249 (($failures > 0)
250 ? ('Fetching the views statistics failed for ' . plural_output($failures, 'article') . ".\n")
251 : ''));
252
253 if ($days_total > $days_missing) { // it's entirely possible that
254 $views_daily = intval($views_total / ($days_total - $days_missing)); // all days were missing
255
256 echo('Total ' . plural_output($views_total, 'view') . ', averaging in ' .
257 plural_output($views_daily, 'view') . ' per day (' .
258 plural_output($days_total, ($current_month ? 'whole ' : '') . 'day') .
259 ' in ' . ($current_month ? 'the current' : 'that') . ' month' .
260 (($days_missing > 0)
261 ? (', with the statistics unavailable for ' . plural_output($days_missing, 'day'))
262 : '') .
263 ").\n");
264 } else { // no statistics data
265 echo('Sorry, no statistics data is available at the moment for ' .
266 ($current_month ? 'the current' : 'that') . " month.\n");
267
268 $errno = ((($days_total != $days_missing) ? 10 : 0) + // just in case, perform some additional
269 (($views_total != 0) ? 20 : 0)); // sanity checks on the internal logic
270
271 if ($errno > 0) {
272 echo("\nInternal errors detected (error code: {$errno}), please report on " .
273 "https://en.wikipedia.org/wiki/User_talk:Dsimic by providing complete program output.\n");
274
275 exit(EXIT_FAILURE);
276 }
277 }
278
279 exit(EXIT_SUCCESS);
280
281 ?>
Output example
Below is an example of the output produced when the program from above is run.
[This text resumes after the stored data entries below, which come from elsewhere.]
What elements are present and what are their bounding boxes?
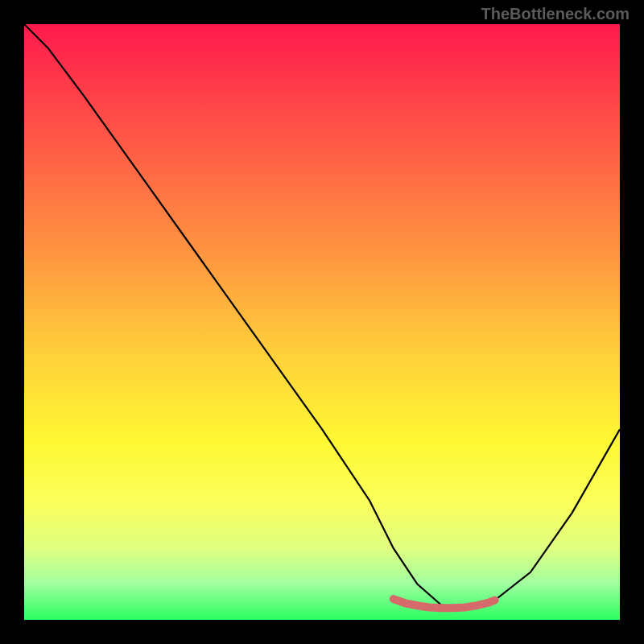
bottleneck-curve-line bbox=[24, 24, 620, 608]
chart-svg bbox=[24, 24, 620, 620]
watermark-text: TheBottleneck.com bbox=[481, 5, 630, 23]
plot-area bbox=[24, 24, 620, 620]
sweet-spot-highlight-line bbox=[394, 599, 495, 608]
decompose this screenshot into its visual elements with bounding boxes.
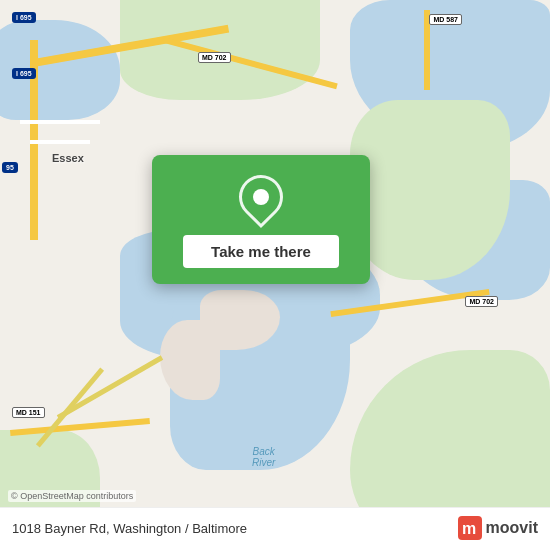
popup-card: Take me there	[152, 155, 370, 284]
moovit-text: moovit	[486, 519, 538, 537]
moovit-logo: m moovit	[458, 516, 538, 540]
land-green-right	[350, 100, 510, 280]
road-horiz-2	[30, 140, 90, 144]
shield-md702-top: MD 702	[198, 52, 231, 63]
shield-i695-left: I 695	[12, 68, 36, 79]
land-green-top	[120, 0, 320, 100]
label-essex: Essex	[52, 152, 84, 164]
shield-i95: 95	[2, 162, 18, 173]
shield-md587: MD 587	[429, 14, 462, 25]
bottom-bar: 1018 Bayner Rd, Washington / Baltimore m…	[0, 507, 550, 550]
shield-md702-bottom: MD 702	[465, 296, 498, 307]
map-container: I 695 I 695 MD 702 MD 587 MD 702 MD 151 …	[0, 0, 550, 550]
moovit-icon: m	[458, 516, 482, 540]
road-horiz-1	[20, 120, 100, 124]
map-attribution: © OpenStreetMap contributors	[8, 490, 136, 502]
shield-i695-top: I 695	[12, 12, 36, 23]
address-label: 1018 Bayner Rd, Washington / Baltimore	[12, 521, 247, 536]
svg-text:m: m	[462, 520, 476, 537]
shield-md151: MD 151	[12, 407, 45, 418]
location-pin-icon	[230, 166, 292, 228]
label-back-river: BackRiver	[252, 446, 275, 468]
pin-dot	[253, 189, 269, 205]
take-me-there-button[interactable]: Take me there	[183, 235, 339, 268]
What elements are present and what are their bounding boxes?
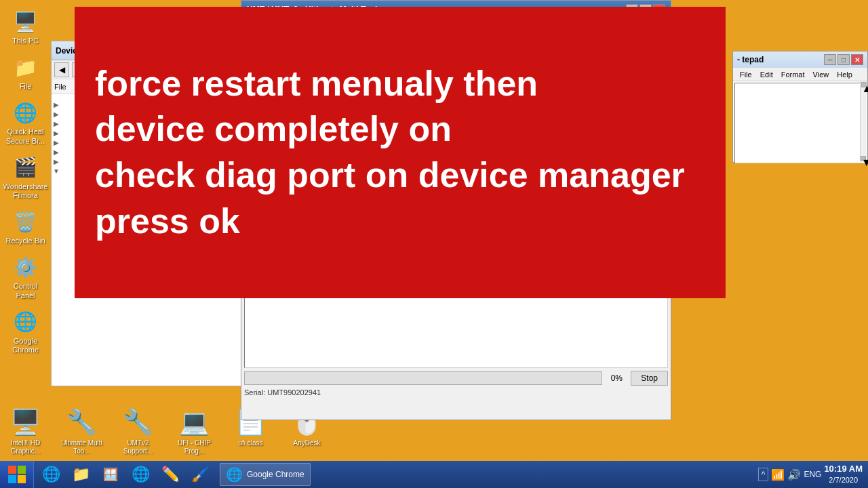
desktop-icon-file[interactable]: 📁 File: [2, 51, 50, 94]
notepad-menu-view[interactable]: View: [809, 69, 833, 80]
taskbar-ie-button[interactable]: 🌐: [37, 462, 65, 487]
taskbar-app-chrome[interactable]: 🌐 Google Chrome: [220, 463, 311, 486]
wondershare-label: Wondershare Filmora: [3, 182, 48, 200]
clock[interactable]: 10:19 AM 2/7/2020: [824, 464, 863, 485]
wondershare-icon: 🎬: [12, 154, 39, 181]
expand-arrow[interactable]: ▶: [52, 128, 61, 138]
expand-arrow[interactable]: ▶: [52, 138, 61, 147]
desktop-icon-recycle-bin[interactable]: 🗑️ Recycle Bin: [2, 205, 50, 248]
red-annotation-overlay: force restart menualy then device comple…: [75, 7, 726, 298]
expand-arrow[interactable]: ▶: [52, 109, 61, 119]
ufi-class-label: ufi class: [238, 439, 262, 447]
notepad-close[interactable]: ✕: [851, 54, 863, 65]
stop-button[interactable]: Stop: [631, 371, 668, 386]
taskbar-sketchbook-button[interactable]: ✏️: [156, 462, 184, 487]
umt-progress-bar: [244, 371, 602, 385]
svg-rect-2: [8, 475, 16, 483]
notepad-menu-file[interactable]: File: [736, 69, 756, 80]
desktop-icon-wondershare[interactable]: 🎬 Wondershare Filmora: [2, 151, 50, 203]
control-panel-icon: ⚙️: [12, 253, 39, 281]
this-pc-icon: 🖥️: [12, 8, 39, 35]
taskbar: 🌐 📁 🪟 🌐 ✏️ 🖌️ 🌐 Google Chrome ^ 📶 🔊 ENG …: [0, 461, 868, 488]
annotation-line-2: device completely on: [95, 106, 705, 152]
nav-path: File: [54, 83, 66, 91]
notepad-minimize[interactable]: ─: [824, 54, 836, 65]
notepad-maximize[interactable]: □: [837, 54, 850, 65]
recycle-bin-label: Recycle Bin: [5, 237, 45, 245]
desktop-icon-umtv2[interactable]: 🔧 UMTv2 Support...: [113, 405, 163, 455]
desktop-icon-column: 🖥️ This PC 📁 File 🌐 Quick Heal Secure Br…: [0, 0, 51, 461]
chrome-running-icon: 🌐: [226, 466, 243, 483]
start-button[interactable]: [0, 461, 34, 488]
time-display: 10:19 AM: [824, 464, 863, 475]
desktop-icon-google-chrome[interactable]: 🌐 Google Chrome: [2, 306, 50, 357]
google-chrome-icon: 🌐: [12, 308, 39, 336]
svg-rect-1: [18, 466, 26, 474]
desktop-icon-quickheal[interactable]: 🌐 Quick Heal Secure Br...: [2, 96, 50, 148]
file-icon: 📁: [12, 54, 39, 81]
google-chrome-label: Google Chrome: [3, 337, 48, 354]
taskbar-store-button[interactable]: 🪟: [96, 462, 125, 487]
ultimate-multi-label: Ultimate Multi Too...: [56, 439, 107, 455]
language-indicator: ENG: [804, 470, 821, 479]
quickheal-icon: 🌐: [12, 99, 39, 126]
notepad-menu-format[interactable]: Format: [777, 69, 809, 80]
volume-icon: 🔊: [787, 468, 801, 481]
ultimate-multi-icon: 🔧: [65, 405, 99, 439]
notepad-menu-help[interactable]: Help: [833, 69, 856, 80]
taskbar-running-apps: 🌐 Google Chrome: [217, 463, 753, 486]
desktop-icon-ufi-chip[interactable]: 💻 UFI - CHIP Prog...: [169, 405, 220, 455]
intel-hd-label: Intel® HD Graphic...: [0, 439, 51, 455]
desktop-icon-intel-hd[interactable]: 🖥️ Intel® HD Graphic...: [0, 405, 51, 455]
show-hidden-icon[interactable]: ^: [758, 468, 769, 481]
notepad-window: - tepad ─ □ ✕ File Edit Format View Help…: [732, 51, 868, 163]
notepad-window-controls: ─ □ ✕: [824, 54, 863, 65]
notepad-titlebar: - tepad ─ □ ✕: [733, 52, 867, 68]
network-icon: 📶: [771, 468, 785, 481]
annotation-line-4: press ok: [95, 199, 705, 245]
ufi-chip-icon: 💻: [178, 405, 212, 439]
svg-rect-0: [8, 466, 16, 474]
umtv2-label: UMTv2 Support...: [113, 439, 163, 455]
annotation-line-3: check diag port on device manager: [95, 152, 705, 199]
expand-arrow[interactable]: ▶: [52, 147, 61, 157]
back-button[interactable]: ◀: [54, 62, 69, 77]
taskbar-pinned-apps: 🌐 📁 🪟 🌐 ✏️ 🖌️: [34, 462, 217, 487]
notepad-menu: File Edit Format View Help: [733, 68, 867, 81]
svg-rect-3: [18, 475, 26, 483]
desktop-icon-control-panel[interactable]: ⚙️ Control Panel: [2, 251, 50, 302]
system-tray: ^ 📶 🔊 ENG 10:19 AM 2/7/2020: [753, 464, 868, 485]
expand-arrow[interactable]: ▶: [52, 157, 61, 166]
ufi-chip-label: UFI - CHIP Prog...: [169, 439, 220, 455]
notepad-title: - tepad: [737, 55, 764, 64]
expand-arrow[interactable]: ▶: [52, 100, 61, 109]
this-pc-label: This PC: [12, 37, 39, 45]
expand-arrow[interactable]: ▼: [52, 166, 61, 176]
notepad-text-area[interactable]: ▲ ▼: [734, 83, 866, 163]
expand-arrow[interactable]: ▶: [52, 119, 61, 128]
taskbar-explorer-button[interactable]: 📁: [66, 462, 95, 487]
umt-serial-number: Serial: UMT990202941: [244, 388, 668, 396]
date-display: 2/7/2020: [824, 475, 863, 485]
notepad-menu-edit[interactable]: Edit: [756, 69, 777, 80]
quickheal-label: Quick Heal Secure Br...: [3, 127, 48, 145]
control-panel-label: Control Panel: [3, 282, 48, 300]
umtv2-icon: 🔧: [121, 405, 155, 439]
desktop-icon-this-pc[interactable]: 🖥️ This PC: [2, 5, 50, 48]
taskbar-chrome-button[interactable]: 🌐: [126, 462, 155, 487]
umt-progress-label: 0%: [606, 373, 627, 383]
annotation-line-1: force restart menualy then: [95, 61, 705, 107]
chrome-app-label: Google Chrome: [247, 470, 304, 479]
recycle-bin-icon: 🗑️: [12, 208, 39, 235]
taskbar-paint-button[interactable]: 🖌️: [186, 462, 214, 487]
umt-progress-container: 0% Stop: [244, 371, 668, 386]
anydesk-label: AnyDesk: [293, 439, 320, 447]
windows-logo-icon: [7, 465, 26, 484]
intel-hd-icon: 🖥️: [9, 405, 43, 439]
file-label: File: [20, 82, 32, 91]
desktop-icon-ultimate-multi[interactable]: 🔧 Ultimate Multi Too...: [56, 405, 107, 455]
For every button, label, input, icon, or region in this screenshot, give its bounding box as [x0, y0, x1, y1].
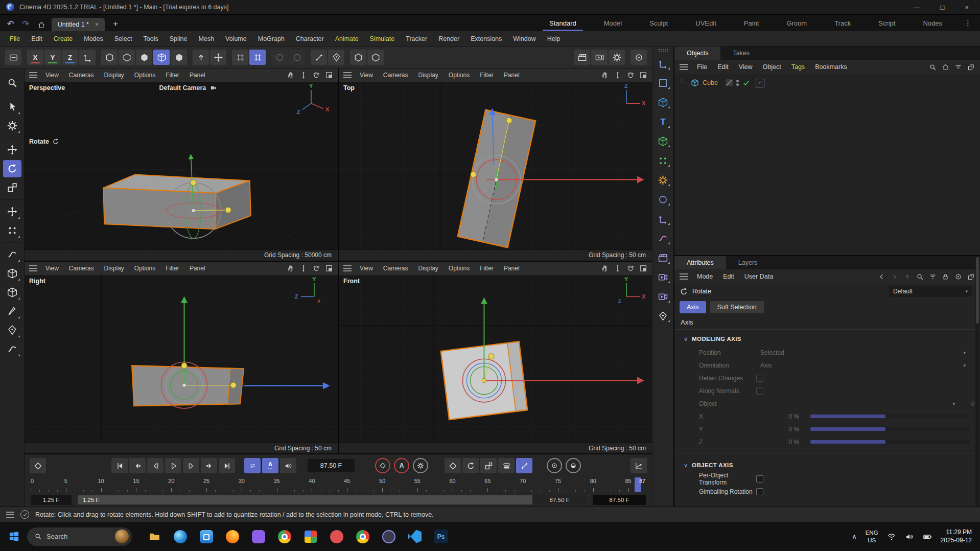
move-tool[interactable]	[3, 141, 21, 158]
toggle-view-icon[interactable]	[639, 71, 647, 79]
cluster-icon[interactable]	[655, 153, 671, 168]
planar-workplane-button[interactable]	[289, 50, 305, 65]
menu-animate[interactable]: Animate	[330, 35, 364, 42]
viewport-menu-view[interactable]: View	[360, 265, 373, 272]
minimize-button[interactable]: —	[914, 4, 920, 11]
preset-dropdown[interactable]: Default ▾	[889, 286, 972, 297]
redo-icon[interactable]: ↷	[20, 19, 31, 31]
sound-button[interactable]	[280, 458, 296, 473]
taskbar-app-chrome-beta[interactable]	[356, 530, 370, 544]
knife-options-button[interactable]	[328, 50, 344, 65]
tab-close-icon[interactable]: ×	[95, 21, 99, 28]
set-keyframe-button[interactable]	[30, 458, 46, 473]
record-keyframe-button[interactable]	[375, 458, 390, 473]
menu-simulate[interactable]: Simulate	[364, 35, 401, 42]
menu-spline[interactable]: Spline	[164, 35, 193, 42]
attributes-tab-attributes[interactable]: Attributes	[674, 256, 726, 269]
viewport-menu-grip[interactable]	[343, 265, 352, 271]
workplane-button[interactable]	[193, 50, 209, 65]
forward-icon[interactable]	[891, 273, 898, 281]
x-slider[interactable]	[810, 415, 970, 418]
key-pla-button[interactable]	[516, 458, 532, 473]
viewport-menu-grip[interactable]	[29, 265, 37, 271]
object-row-cube[interactable]: Cube	[682, 77, 980, 89]
text-tool-icon[interactable]: T	[655, 114, 671, 129]
viewport-menu-panel[interactable]: Panel	[190, 72, 205, 79]
poly-pen-tool[interactable]	[3, 284, 21, 301]
along-normals-checkbox[interactable]	[756, 387, 763, 395]
menu-extensions[interactable]: Extensions	[465, 35, 507, 42]
group-header-modeling-axis[interactable]: ∨MODELING AXIS	[674, 332, 980, 346]
dolly-view-icon[interactable]	[299, 264, 308, 272]
front-canvas[interactable]: Y X Z Front	[339, 275, 652, 443]
orbit-view-icon[interactable]	[312, 264, 320, 272]
viewport-menu-view[interactable]: View	[45, 72, 59, 79]
scrollbar[interactable]	[975, 256, 979, 507]
menu-character[interactable]: Character	[290, 35, 330, 42]
workspace-menu-icon[interactable]: ⋮	[961, 18, 975, 28]
tray-expand-icon[interactable]: ∧	[852, 533, 857, 540]
x-value-field[interactable]: 0 %	[756, 411, 803, 422]
maximize-button[interactable]: □	[941, 4, 945, 11]
key-rotation-button[interactable]	[462, 458, 479, 473]
lock-z-axis-button[interactable]: Z	[62, 50, 78, 65]
z-value-field[interactable]: 0 %	[756, 437, 803, 447]
dolly-view-icon[interactable]	[299, 71, 308, 79]
back-icon[interactable]	[878, 273, 885, 281]
viewport-menu-panel[interactable]: Panel	[504, 72, 520, 79]
live-selection-tool[interactable]	[3, 98, 21, 116]
rectangle-selection-icon[interactable]	[655, 76, 671, 90]
viewport-menu-filter[interactable]: Filter	[166, 265, 179, 272]
viewport-menu-options[interactable]: Options	[449, 72, 470, 79]
viewport-menu-filter[interactable]: Filter	[166, 72, 179, 79]
instance-icon[interactable]	[655, 134, 671, 149]
search-input[interactable]: Search	[27, 527, 132, 546]
objects-tab-takes[interactable]: Takes	[720, 47, 762, 60]
attributes-menu-user-data[interactable]: User Data	[739, 273, 778, 280]
workspace-tab-track[interactable]: Track	[821, 15, 865, 31]
objects-menu-object[interactable]: Object	[758, 63, 786, 71]
viewport-menu-display[interactable]: Display	[104, 72, 124, 79]
mode-button-soft-selection[interactable]: Soft Selection	[710, 301, 764, 313]
cube-primitive-icon[interactable]	[655, 95, 671, 110]
viewport-menu-filter[interactable]: Filter	[480, 72, 494, 79]
workspace-tab-script[interactable]: Script	[865, 15, 909, 31]
menu-volume[interactable]: Volume	[220, 35, 252, 42]
viewport-menu-view[interactable]: View	[360, 72, 373, 79]
panel-menu-grip[interactable]	[680, 273, 688, 280]
toggle-view-icon[interactable]	[325, 71, 333, 79]
timeline-ruler[interactable]: 051015202530354045505560657075808587	[31, 477, 646, 493]
rotate-tool[interactable]	[3, 160, 21, 177]
viewport-menu-cameras[interactable]: Cameras	[69, 265, 94, 272]
sketch-tool[interactable]	[3, 303, 21, 320]
position-dropdown[interactable]: Selected▾	[756, 348, 970, 358]
animation-mode-button[interactable]	[171, 50, 187, 65]
home-icon[interactable]	[35, 21, 48, 31]
taskbar-app-vscode[interactable]	[408, 530, 422, 544]
scale-tool[interactable]	[3, 179, 21, 196]
camera-morph-icon[interactable]	[655, 289, 671, 304]
viewport-menu-cameras[interactable]: Cameras	[383, 72, 408, 79]
viewport-menu-options[interactable]: Options	[134, 72, 155, 79]
selection-transform-tool[interactable]	[3, 203, 21, 220]
orbit-view-icon[interactable]	[626, 264, 635, 272]
document-tab[interactable]: Untitled 1 * ×	[52, 18, 105, 31]
snap-button[interactable]	[249, 50, 266, 65]
quantize-button[interactable]	[232, 50, 248, 65]
visibility-dots[interactable]	[736, 80, 739, 86]
lock-x-axis-button[interactable]: X	[27, 50, 43, 65]
menu-mesh[interactable]: Mesh	[193, 35, 220, 42]
pan-view-icon[interactable]	[601, 71, 609, 79]
keyframe-settings-button[interactable]	[413, 458, 428, 473]
object-link-field[interactable]: ▾	[756, 399, 959, 409]
workspace-tab-nodes[interactable]: Nodes	[909, 15, 956, 31]
orbit-view-icon[interactable]	[626, 71, 635, 79]
loop-playback-button[interactable]	[244, 458, 261, 473]
close-button[interactable]: ×	[965, 4, 969, 11]
attributes-menu-edit[interactable]: Edit	[718, 273, 739, 280]
coordinate-system-button[interactable]	[79, 50, 96, 65]
spline-smooth-tool[interactable]	[3, 340, 21, 358]
sphere-primitive-icon[interactable]	[655, 192, 671, 207]
undo-icon[interactable]: ↶	[5, 19, 16, 31]
pan-view-icon[interactable]	[287, 264, 295, 272]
The program sorts the articles by their total page views in descending order, so the article that has received the largest number of page views is on top of the list.
Fetching statistics data: ....... done.
- M.2: total 43,038 views
- SATA Express: total 18,979 views
- Android Runtime: total 14,322 views
- CoreOS: total 9,897 views
- HipHop Virtual Machine: total 9,443 views
- Laravel: total 8,891 views
- Open vSwitch: total 3,240 views
- dm-cache: total 2,233 views
- ARM Cortex-A17: total 2,209 views
- OpenZFS: total 2,194 views
- UniDIMM: total 1,923 views
- bcache: total 1,470 views
- Port Control Protocol: total 1,143 views
- zswap: total 1,090 views
- Management Component Transport Protocol: total 942 views
- WebScaleSQL: total 891 views
- ftrace: total 848 views
- Intel X99: total 806 views
- kpatch: total 783 views
- Address generation unit: total 777 views
- kdump (Linux): total 713 views
- Solid-state storage: total 640 views
- Buildroot: total 639 views
- kernfs (Linux): total 634 views
- Eurocrem: total 633 views
- kGraft: total 580 views
- ThinkPad 8: total 460 views
- Distributed Overlay Virtual Ethernet: total 395 views
- OpenLMI: total 389 views
- Emdebian Grip: total 349 views
- kernfs (BSD): total 231 views
- List of Eurocrem packages: total 98 views
- Stagefright (bug): total 0 views
- Row hammer: total 0 views
Done, January 2015 statistics for 34 articles fetched in 3 seconds.
Total 130,880 views, averaging in 4,221 views per day (31 days in that month).